На протяжении нынешнего века слово «немец» в России и некоторых других европейских странах вызывало полярную реакцию от весьма положительной (самое начало и конец века) до крайне отрицательной (середина века). Но никто в Европе, наверное, так не соединен общностью судьбы, как россияне и немцы, часто даже не подозревая об этом. Эта соединенность парадоксальным образом проявилась даже в наиболее драматические для нас годы, когда мы готовились к войне и воевали друг с другом.
Разве оба наших народа не стали жертвами тоталитарных систем?
Идеология сыграла с немцами и русскими злую шутку — развела на разные полюса и в то же время сблизила, сделав, если хотите, собратьями по несчастью. Вину за развязывание войны с фашистов не снять, Нюрнбергский процесс поставил в этом вопросе последнюю логическую точку. Но началась эта война намного раньше ее официального объявления: с величайших в истории репрессий — куда там средневековой инквизиции!
Сама судьба, кажется, распорядилась, чтобы я стал германистом. Я появился на свет в роддоме против Немецкого кладбища, учился в школе против Немецкого рынка, первой учительницей немецкого языка была Тамара Густавовна Шолле, прожил на бывшей Немецкой, ныне Бауманской, улице всю жизнь, в бывшей Немецкой слободе — куда дальше?
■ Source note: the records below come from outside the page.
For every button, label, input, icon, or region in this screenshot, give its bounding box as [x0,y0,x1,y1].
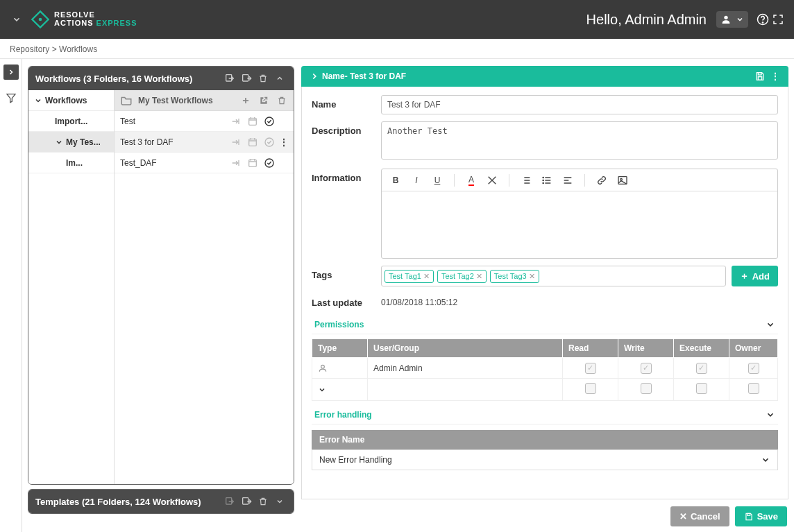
name-label: Name [312,95,381,114]
read-checkbox[interactable] [585,383,596,394]
permission-row: Admin Admin ✓ ✓ ✓ ✓ [312,358,778,379]
fullscreen-button[interactable] [770,12,786,27]
profile-menu[interactable] [716,11,748,28]
clear-format-icon[interactable] [485,173,499,187]
help-icon [757,13,769,26]
breadcrumb: Repository > Workflows [0,39,794,59]
add-tag-button[interactable]: ＋Add [732,266,778,286]
execute-checkbox[interactable]: ✓ [696,363,707,374]
check-circle-icon[interactable] [263,157,276,169]
export-icon[interactable] [239,495,253,508]
more-menu[interactable]: ⋮ [280,137,288,147]
help-button[interactable] [755,12,770,27]
svg-rect-6 [226,75,232,81]
align-icon[interactable] [561,173,575,187]
svg-rect-12 [249,160,257,166]
chevron-down-icon [766,410,775,420]
import-icon[interactable] [223,495,237,508]
ordered-list-icon[interactable] [519,173,533,187]
enter-icon[interactable] [230,157,242,169]
list-row[interactable]: Test_DAF ⋮ [115,153,294,173]
tree-item[interactable]: Import... [28,111,114,132]
execute-checkbox[interactable] [696,383,707,394]
write-checkbox[interactable] [641,383,652,394]
side-rail [0,59,22,532]
owner-checkbox[interactable]: ✓ [748,363,759,374]
close-icon: ✕ [679,511,687,522]
svg-point-11 [265,138,273,146]
import-icon[interactable] [223,71,237,85]
enter-icon[interactable] [230,115,242,128]
save-button[interactable]: Save [735,506,787,526]
header-more-button[interactable]: ⋮ [768,71,783,81]
tags-label: Tags [312,266,381,286]
tag-remove-icon[interactable]: ✕ [529,272,535,281]
header-save-button[interactable] [752,71,768,82]
svg-point-19 [543,180,543,180]
delete-icon[interactable] [276,94,288,107]
description-label: Description [312,121,381,162]
tag-remove-icon[interactable]: ✕ [476,272,482,281]
chevron-down-icon[interactable] [318,386,362,394]
link-icon[interactable] [595,173,609,187]
filter-button[interactable] [6,92,17,103]
italic-icon[interactable]: I [409,173,423,187]
tree-root[interactable]: Workflows [28,90,114,111]
svg-rect-16 [758,73,761,75]
calendar-icon[interactable] [246,115,259,128]
svg-point-13 [265,159,273,167]
templates-panel-title: Templates (21 Folders, 124 Workflows) [35,497,201,507]
owner-checkbox[interactable] [748,383,759,394]
list-row-selected[interactable]: Test 3 for DAF ⋮ [115,132,294,153]
save-icon [744,512,754,522]
delete-icon[interactable] [256,71,270,85]
perm-th-type: Type [312,339,368,358]
perm-th-write: Write [618,339,674,358]
read-checkbox[interactable]: ✓ [585,363,596,374]
check-circle-icon[interactable] [263,136,276,148]
error-row[interactable]: New Error Handling [312,449,778,470]
list-row[interactable]: Test ⋮ [115,111,294,132]
text-color-icon[interactable]: A [464,173,478,187]
expand-icon[interactable] [273,495,287,508]
enter-icon[interactable] [230,136,242,148]
check-circle-icon[interactable] [263,115,276,128]
templates-panel[interactable]: Templates (21 Folders, 124 Workflows) [28,489,294,514]
app-menu-dropdown[interactable] [8,15,25,24]
rail-expand-button[interactable] [3,65,19,80]
chevron-right-icon [7,68,15,76]
description-input[interactable]: Another Test [381,121,778,160]
unordered-list-icon[interactable] [540,173,554,187]
greeting-text: Hello, Admin Admin [586,12,707,28]
export-icon[interactable] [239,71,253,85]
svg-marker-5 [7,94,15,103]
calendar-icon[interactable] [246,157,259,169]
error-handling-section[interactable]: Error handling [312,405,778,424]
delete-icon[interactable] [256,495,270,508]
information-textarea[interactable] [382,191,777,258]
svg-rect-24 [747,513,750,515]
permissions-table: Type User/Group Read Write Execute Owner… [312,338,778,401]
permissions-section[interactable]: Permissions [312,315,778,334]
bold-icon[interactable]: B [389,173,403,187]
permission-row-empty [312,379,778,401]
name-input[interactable] [381,95,778,114]
svg-rect-8 [249,118,257,125]
underline-icon[interactable]: U [430,173,444,187]
collapse-icon[interactable] [273,71,287,85]
back-button[interactable] [307,71,322,81]
tree-item-selected[interactable]: My Tes... [28,132,114,153]
add-icon[interactable] [239,94,252,107]
calendar-icon[interactable] [246,136,259,148]
tags-input[interactable]: Test Tag1✕ Test Tag2✕ Test Tag3✕ [381,266,726,286]
tag-remove-icon[interactable]: ✕ [423,272,430,281]
write-checkbox[interactable]: ✓ [641,363,652,374]
open-external-icon[interactable] [257,94,270,107]
svg-point-9 [265,117,273,126]
detail-body: Name Description Another Test Informatio… [301,87,788,499]
chevron-down-icon [766,320,775,329]
tree-item[interactable]: Im... [28,153,114,173]
image-icon[interactable] [616,173,630,187]
fullscreen-icon [772,13,784,26]
cancel-button[interactable]: ✕Cancel [670,506,729,526]
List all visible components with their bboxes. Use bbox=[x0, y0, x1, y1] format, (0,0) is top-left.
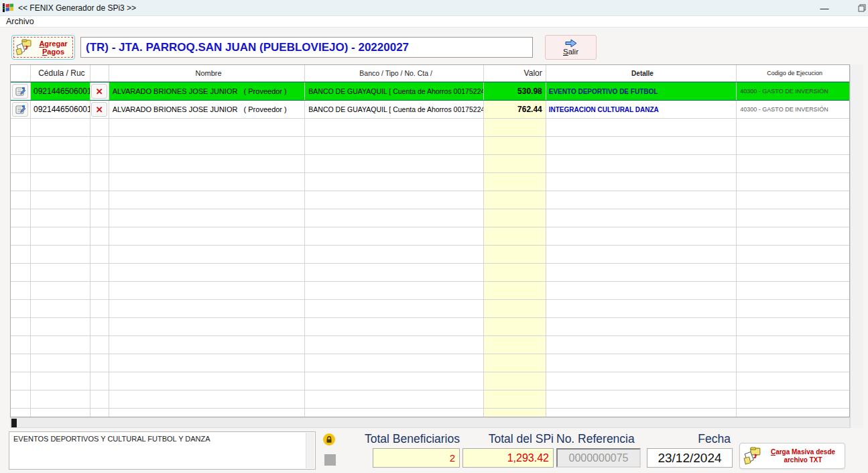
empty-table-row[interactable] bbox=[11, 300, 849, 318]
empty-table-row[interactable] bbox=[11, 264, 849, 282]
edit-row-button[interactable] bbox=[12, 102, 28, 117]
empty-table-row[interactable] bbox=[11, 173, 849, 191]
cell-nombre: ALVARADO BRIONES JOSE JUNIOR ( Proveedor… bbox=[109, 83, 306, 100]
table-row[interactable]: 0921446506001 ✕ ALVARADO BRIONES JOSE JU… bbox=[11, 101, 849, 119]
fecha-label: Fecha bbox=[645, 432, 731, 446]
cell-codigo: 40300 - GASTO DE INVERSIÓN bbox=[737, 83, 849, 100]
cell-valor: 762.44 bbox=[484, 101, 546, 118]
restore-icon bbox=[858, 4, 866, 12]
table-body: 0921446506001 ✕ ALVARADO BRIONES JOSE JU… bbox=[11, 82, 849, 417]
header-detalle: Detalle bbox=[546, 65, 737, 81]
agregar-pagos-button[interactable]: Agregar Pagos bbox=[11, 35, 75, 60]
empty-table-row[interactable] bbox=[11, 119, 849, 137]
carga-masiva-folders-icon bbox=[743, 447, 761, 466]
table-header-row: Cédula / Ruc Nombre Banco / Tipo / No. C… bbox=[11, 65, 849, 82]
menu-archivo[interactable]: Archivo bbox=[2, 17, 38, 26]
descripcion-scrollbar[interactable] bbox=[306, 433, 314, 468]
empty-table-row[interactable] bbox=[11, 155, 849, 173]
empty-table-row[interactable] bbox=[11, 209, 849, 227]
payments-table: Cédula / Ruc Nombre Banco / Tipo / No. C… bbox=[10, 64, 850, 417]
cell-detalle: INTEGRACION CULTURAL DANZA bbox=[546, 101, 737, 118]
empty-table-row[interactable] bbox=[11, 390, 849, 409]
entity-title-field[interactable]: (TR) - JTA. PARROQ.SAN JUAN (PUEBLOVIEJO… bbox=[80, 37, 533, 58]
empty-table-row[interactable] bbox=[11, 354, 849, 372]
restore-button[interactable] bbox=[852, 0, 868, 16]
minimize-button[interactable]: — bbox=[811, 0, 838, 16]
cell-valor: 530.98 bbox=[484, 83, 546, 100]
delete-row-button[interactable]: ✕ bbox=[91, 102, 107, 117]
empty-table-row[interactable] bbox=[11, 227, 849, 246]
fenix-window: << FENIX Generador de SPi3 >> — Archivo … bbox=[0, 0, 868, 473]
lock-icon bbox=[326, 436, 332, 443]
edit-row-button[interactable] bbox=[12, 84, 28, 99]
title-bar: << FENIX Generador de SPi3 >> — bbox=[0, 0, 868, 16]
total-beneficiarios-label: Total Beneficiarios bbox=[346, 432, 460, 446]
edit-form-icon bbox=[15, 87, 25, 97]
cell-cedula: 0921446506001 bbox=[31, 101, 90, 118]
window-title: << FENIX Generador de SPi3 >> bbox=[18, 3, 136, 13]
exit-arrow-icon bbox=[564, 39, 578, 48]
empty-table-row[interactable] bbox=[11, 318, 849, 336]
empty-table-row[interactable] bbox=[11, 409, 849, 417]
cell-nombre: ALVARADO BRIONES JOSE JUNIOR ( Proveedor… bbox=[109, 101, 306, 118]
total-beneficiarios-field: 2 bbox=[373, 448, 460, 468]
header-nombre: Nombre bbox=[109, 65, 306, 81]
header-edit-col bbox=[11, 65, 31, 81]
empty-table-row[interactable] bbox=[11, 372, 849, 390]
no-referencia-field: 0000000075 bbox=[556, 448, 641, 468]
empty-table-row[interactable] bbox=[11, 246, 849, 264]
app-window-icon bbox=[3, 3, 15, 13]
cell-cedula: 0921446506001 bbox=[31, 83, 90, 100]
empty-table-row[interactable] bbox=[11, 191, 849, 209]
cell-codigo: 40300 - GASTO DE INVERSIÓN bbox=[737, 101, 849, 118]
descripcion-text: EVENTOS DEPORTIVOS Y CULTURAL FUTBOL Y D… bbox=[13, 435, 210, 443]
total-spi-field: 1,293.42 bbox=[462, 448, 554, 468]
delete-x-icon: ✕ bbox=[96, 105, 103, 114]
add-payments-folders-icon bbox=[15, 39, 32, 56]
lock-toggle[interactable] bbox=[323, 433, 335, 445]
cell-banco: BANCO DE GUAYAQUIL [ Cuenta de Ahorros 0… bbox=[305, 83, 484, 100]
salir-button[interactable]: Salir bbox=[545, 35, 597, 60]
delete-row-button[interactable]: ✕ bbox=[91, 84, 107, 99]
total-spi-label: Total del SPi bbox=[473, 432, 554, 446]
header-delete-col bbox=[90, 65, 109, 81]
no-referencia-label: No. Referencia bbox=[556, 432, 635, 446]
empty-table-row[interactable] bbox=[11, 282, 849, 300]
header-codigo: Codigo de Ejecucion bbox=[737, 65, 849, 81]
fecha-field[interactable]: 23/12/2024 bbox=[647, 448, 733, 468]
delete-x-icon: ✕ bbox=[96, 87, 103, 96]
agregar-pagos-label: Agregar Pagos bbox=[35, 40, 72, 56]
header-cedula: Cédula / Ruc bbox=[31, 65, 90, 81]
table-row[interactable]: 0921446506001 ✕ ALVARADO BRIONES JOSE JU… bbox=[11, 82, 849, 101]
carga-masiva-button[interactable]: Carga Masiva desde archivo TXT bbox=[739, 443, 845, 469]
empty-table-row[interactable] bbox=[11, 336, 849, 354]
descripcion-textarea[interactable]: EVENTOS DEPORTIVOS Y CULTURAL FUTBOL Y D… bbox=[9, 431, 316, 470]
cell-detalle: EVENTO DEPORTIVO DE FUTBOL bbox=[546, 83, 737, 100]
edit-form-icon bbox=[15, 105, 25, 115]
cell-banco: BANCO DE GUAYAQUIL [ Cuenta de Ahorros 0… bbox=[305, 101, 484, 118]
carga-masiva-label: Carga Masiva desde archivo TXT bbox=[764, 448, 842, 464]
status-square[interactable] bbox=[324, 454, 336, 466]
vertical-scrollbar[interactable] bbox=[850, 64, 863, 428]
header-banco: Banco / Tipo / No. Cta / bbox=[305, 65, 484, 81]
empty-table-row[interactable] bbox=[11, 137, 849, 155]
menu-bar: Archivo bbox=[0, 16, 868, 28]
horizontal-scrollbar-thumb[interactable] bbox=[11, 419, 17, 427]
salir-label: Salir bbox=[563, 48, 578, 56]
horizontal-scrollbar[interactable] bbox=[10, 417, 850, 428]
header-valor: Valor bbox=[484, 65, 546, 81]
У нынешних поколений россиян складывалось разное представление о немцах. В детсадах мы разучивали стихотворение: «Юный Фриц, любимец мамин, в класс пришел сдавать экзамен. Задают ему вопрос: для чего фашисту нос? Чтоб вынюхивать измену и писать на всех донос — вот зачем фашисту нос...». А слово «фашист» было для нас практически синонимом слова «немец».
Помнящий послевоенные годы журналист рассказал мне, как в возрасте шести лет рядом с метро «Бауманская» он впервые увидел немцев. Запыхавшийся ровесник-сосед примчался с воплем: «Пленных немцев привезли!». Оба бросились на улицу и остановились перед забором, за которым люди в серой форме что-то копали.
— Где немцы? — спросил будущий журналист.
— Вот они, — ответил сосед.
— Какие же это немцы? — удивился наш герой. — Обыкновенные люди.
Его удивило, что у пленных не было ни клыков, ни рогов, ни когтей...
Тяжело перенесшие войну, мои родители не желали, чтобы я приводил домой немцев. Когда же ко мне в гости впервые пришел мой ровесник — гэдээровскии студент, они заперлись в другой комнате. Они медленно и мучительно привыкали к тому, что я нормально отношусь к представителям нации, принесшей столько несчастья нашей семье и стране в целом.
И наконец — еще кое-что, что надо учитывать, размышляя о немецком характере. В западноберлинском районе Целендорф, в так называемом Берлинском центре документации, который принадлежал американцам, я оказался первым советским корреспондентом и журналистом вообще, которому американцы разрешили спуститься в подземный бункер. В этот бункер в конце войны свезли нацистские архивы и с тех пор никого не пускали. То, что я увидел, поразило меня. На полках покоились просто геологические пласты доносов. А спустя некоторое время меня поразили залежи доносов в архивах «штази» — службы госбезопасности ГДР. При Гитлере (потом при Ульбрихте и Хонеккере) общество просвечивалось насквозь: в «сплоченном» обществе никто никому не доверял. Армия доносчиков и единицы, буквально единицы тех, кто, подобно потерявшей на войне сына пожилой чете в романе Ганса Фаллады «Каждый умирает в одиночку», хоть как-то сопротивлялись режиму Гитлера. Но такие были. Родители рассказывали, что во время войны где-то на Бауманской упала немецкая бомба — и не разорвалась. Ее разрядили, обнаружив в ней песок и записку: «Не все немцы — нацисты». Скорее всего, это легенда, но всегда хотелось в нее верить.
А вообще немец от рождения — свидетель. Он замечает любые отклонения от правил, законов, норм; если на машине вы нарушили правила дорожного движения и надеетесь, что вас никто не заметил, вы ошибаетесь: вас видели, ваш номер и прочие сведения будут переданы в полицию через считанные минуты.